Whether you’re in the mood for a thoughtful, serious drama, a fun and lighthearted comedy, or a documentary deep dive into real history, there are a ton of movies that focus on LGBTQ+ characters, storylines, experiences, and themes. Over the course of the past several decades, depictions of LGBTQ+ stories have evolved significantly, with an ever-broadening range of stories and experiences taking the spotlight. From Oscar winners and big-name hits to under-the-radar faves, we’ve rounded up some of the most notable LGBTQ+ movies we’ve seen. Take a look through our list in the gallery ahead, and see which movies you’ve already seen and which you should add to your streaming queue.
LGBTQ+ Movies: "Ammonite"
Saoirse Ronan and Kate Winslet star in this period drama set in 1840s England and very loosely based on real historical figures. Fossil collector and paleontologist Mary Anning lives in a small seaside community, caring for her mother and running a small shop where she sells small fossils she finds along the shore. When a geologist stumbles across her shop and offers to pay her for tutorials on fossil collecting, Mary grows close to his isolated and ignored wife, Charlotte. Over time, their relationship turns romantic, but the rules of their time mean that they have to be very careful not to reveal the truth to anyone.

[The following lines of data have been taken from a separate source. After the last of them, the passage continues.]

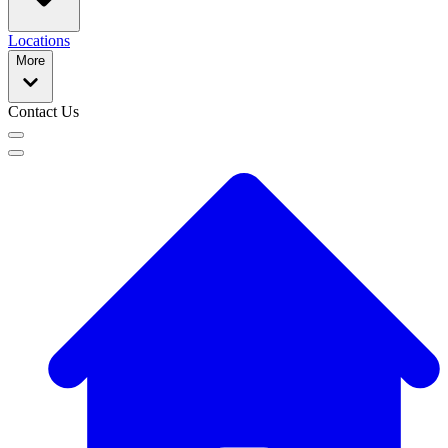
Locations
More
Contact Us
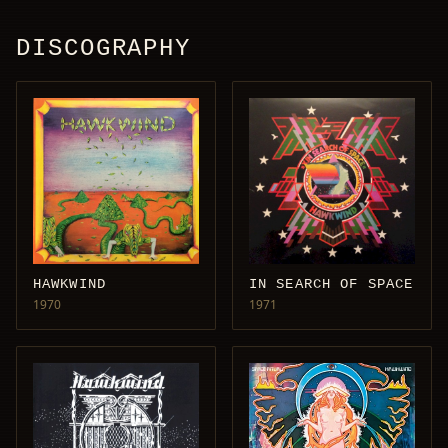
DISCOGRAPHY
HAWKWIND
IN SEARCH OF SPACE
1970
1971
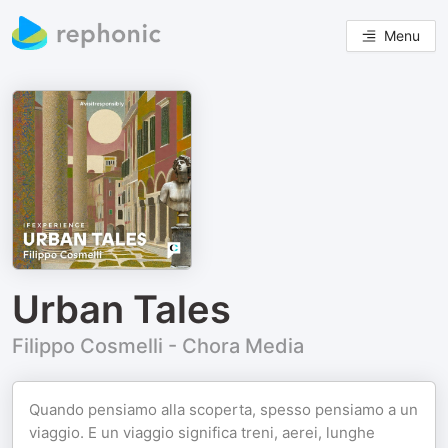
Menu
Urban Tales
Filippo Cosmelli - Chora Media
Quando pensiamo alla scoperta, spesso pensiamo a un
viaggio. E un viaggio significa treni, aerei, lunghe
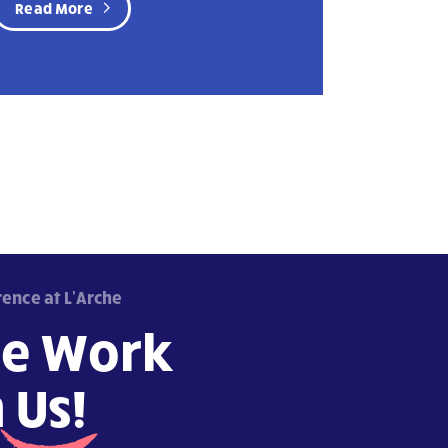
Read More
rence at L'Arche
e Work
h
Us!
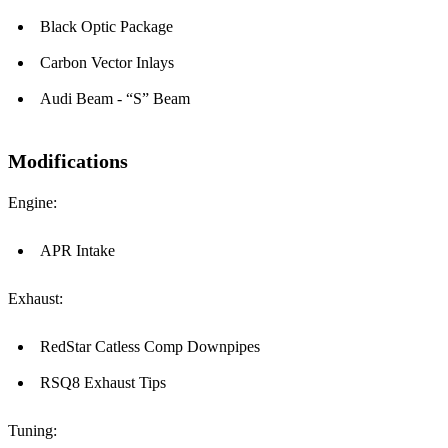
Black Optic Package
Carbon Vector Inlays
Audi Beam - “S” Beam
Modifications
Engine:
APR Intake
Exhaust:
RedStar Catless Comp Downpipes
RSQ8 Exhaust Tips
Tuning:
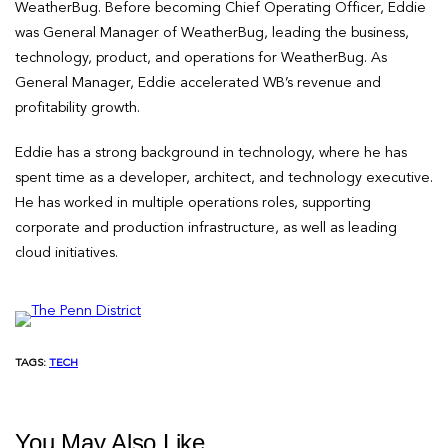
WeatherBug. Before becoming Chief Operating Officer, Eddie
was General Manager of WeatherBug, leading the business,
technology, product, and operations for WeatherBug. As
General Manager, Eddie accelerated WB’s revenue and
profitability growth.
Eddie has a strong background in technology, where he has
spent time as a developer, architect, and technology executive.
He has worked in multiple operations roles, supporting
corporate and production infrastructure, as well as leading
cloud initiatives.
TAGS:
TECH
You May Also Like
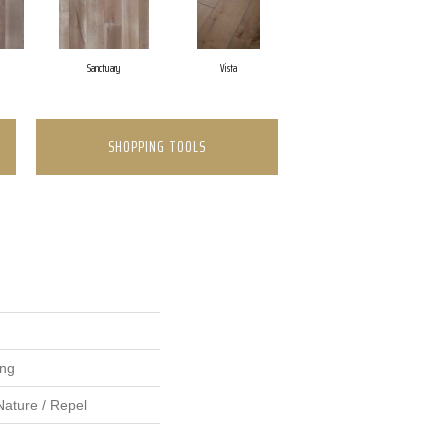
Sanctuary
Vista
SHOPPING TOOLS
ing
Nature / Repel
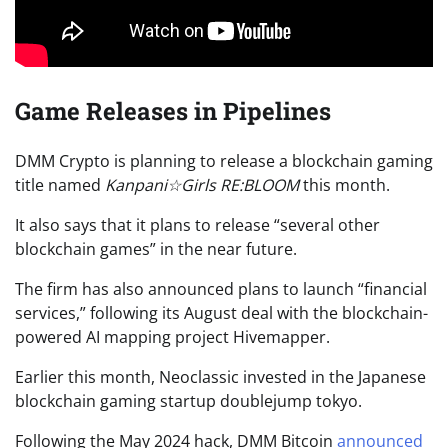
Game Releases in Pipelines
DMM Crypto is planning to release a blockchain gaming
title named
Kanpani☆Girls RE:BLOOM
this month.
It also says that it plans to release “several other
blockchain games” in the near future.
The firm has also announced plans to launch “financial
services,” following its August deal with the blockchain-
powered AI mapping project Hivemapper.
Earlier this month, Neoclassic invested in the Japanese
blockchain gaming startup doublejump tokyo.
Following the May 2024 hack, DMM Bitcoin
announced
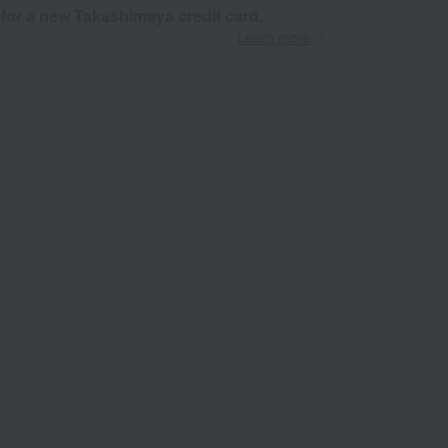
 for a new Takashimaya credit card.
Learn more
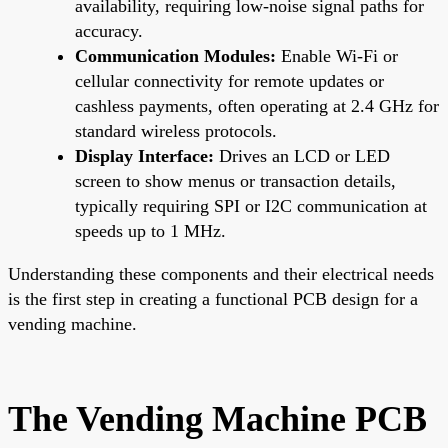
availability, requiring low-noise signal paths for
accuracy.
Communication Modules:
Enable Wi-Fi or
cellular connectivity for remote updates or
cashless payments, often operating at 2.4 GHz for
standard wireless protocols.
Display Interface:
Drives an LCD or LED
screen to show menus or transaction details,
typically requiring SPI or I2C communication at
speeds up to 1 MHz.
Understanding these components and their electrical needs
is the first step in creating a functional PCB design for a
vending machine.
The Vending Machine PCB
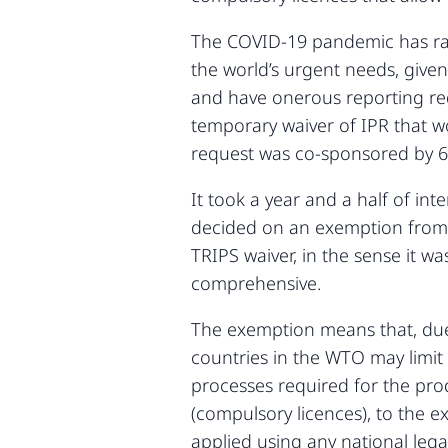
The COVID-19 pandemic has raise
the world’s urgent needs, given
and have onerous reporting req
temporary waiver of IPR that w
request was co-sponsored by 
It took a year and a half of in
decided on an exemption from A
TRIPS waiver, in the sense it 
comprehensive.
The exemption means that, due
countries in the WTO may limit 
processes required for the pro
(compulsory licences), to the 
applied using any national le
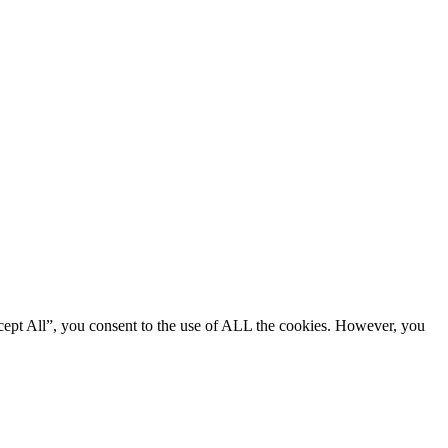
cept All”, you consent to the use of ALL the cookies. However, you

LGBTQ+ Movies: "Brokeback Mountain"
Even if you haven’t seen “Brokeback Mountain,” you’ve definitely heard about this Oscar-winning drama. Based on a short story by Annie Proulx, the movie traces the intense and complicated relationship between Ennis and Jack, two cowboys who meet and fall in love on a job in 1960s Wyoming. Their passionate love affair is stymied by their own internal struggles and by the expectations of society at the time, making it pretty much impossible for them to be together. Although they both get married, start families, and even go years without speaking to each other, the connection between them never completely fades away.
LGBTQ+ Movies: "Carol"
In this 1950s romantic drama, two very different women meet and fall in love, despite a number of complications that threaten to keep them apart. Therese, an aspiring photographer in a disappointing relationship, crosses paths with Carol, a wealthy older woman, when Carol comes in to the department store where Therese is working. They slowly form a connection and fall in love, but it’s difficult for both of them. Therese’s boyfriend wants to get married, while Carol’s husband is blackmailing her about her sexuality and threatening to take their daughter away. Their romance has its ups and downs as they both confront the other questions in their lives and decide what the future might be.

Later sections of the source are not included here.